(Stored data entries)

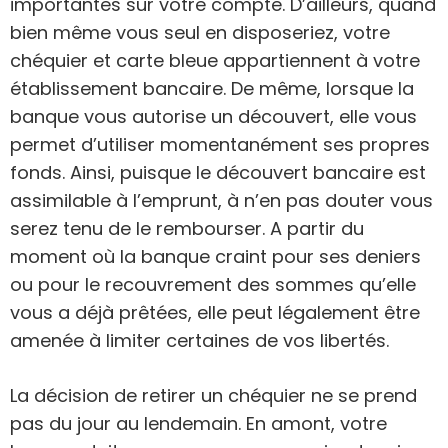
importantes sur votre compte. D’ailleurs, quand
bien même vous seul en disposeriez, votre
chéquier et carte bleue appartiennent à votre
établissement bancaire. De même, lorsque la
banque vous autorise un découvert, elle vous
permet d’utiliser momentanément ses propres
fonds. Ainsi, puisque le découvert bancaire est
assimilable à l’emprunt, à n’en pas douter vous
serez tenu de le rembourser. A partir du
moment où la banque craint pour ses deniers
ou pour le recouvrement des sommes qu’elle
vous a déjà prêtées, elle peut légalement être
amenée à limiter certaines de vos libertés.
La décision de retirer un chéquier ne se prend
pas du jour au lendemain. En amont, votre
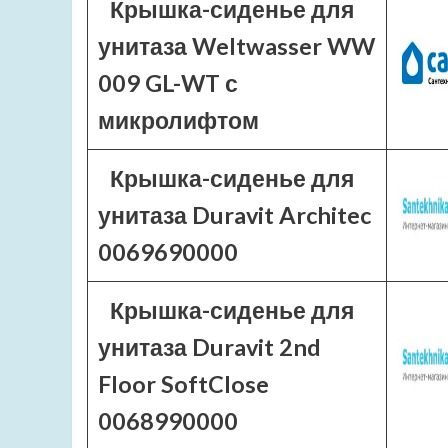
Крышка-сиденье для
унитаза Weltwasser WW
009 GL-WT с
микролифтом
Крышка-сиденье для
унитаза Duravit Architec
0069690000
Крышка-сиденье для
унитаза Duravit 2nd
Floor SoftClose
0068990000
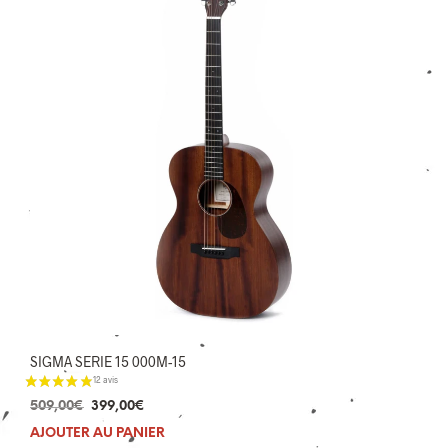
SIGMA SERIE 15 000M-15
Le
Le
509,00
€
399,00
€
prix
prix
AJOUTER AU PANIER
initial
actuel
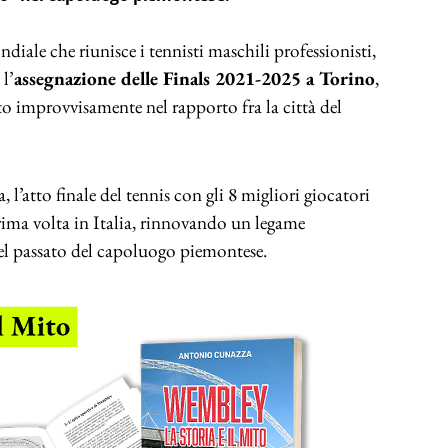
diale che riunisce i tennisti maschili professionisti,
l’
assegnazione delle Finals 2021-2025 a Torino
,
olto improvvisamente nel rapporto fra la città del
l’atto finale del tennis con gli 8 migliori giocatori
prima volta in Italia, rinnovando un legame
nel passato del capoluogo piemontese.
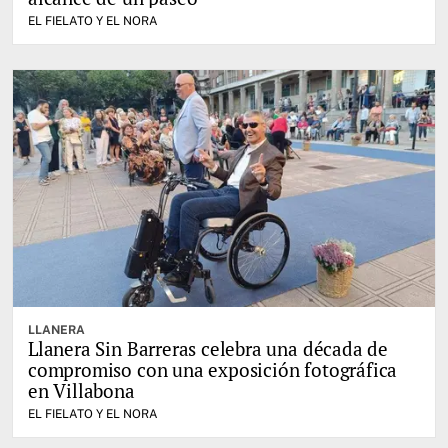
EL FIELATO Y EL NORA
LLANERA
Llanera Sin Barreras celebra una década de
compromiso con una exposición fotográfica
en Villabona
EL FIELATO Y EL NORA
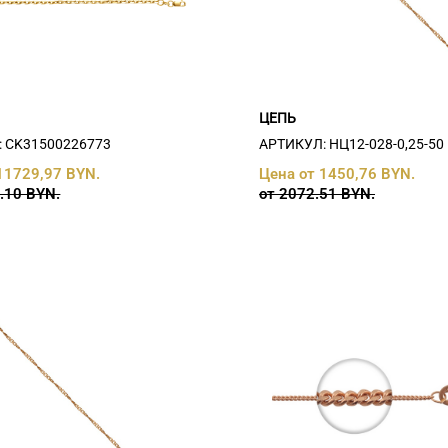
ЦЕПЬ
 СK31500226773
АРТИКУЛ: НЦ12-028-0,25-50
11729,97 BYN.
Цена от 1450,76 BYN.
.10 BYN.
от 2072.51 BYN.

What to produce – In the entries above, copy each line that contains the string "banque".

Problem solution –
banque vous autorise un découvert, elle vous
moment où la banque craint pour ses deniers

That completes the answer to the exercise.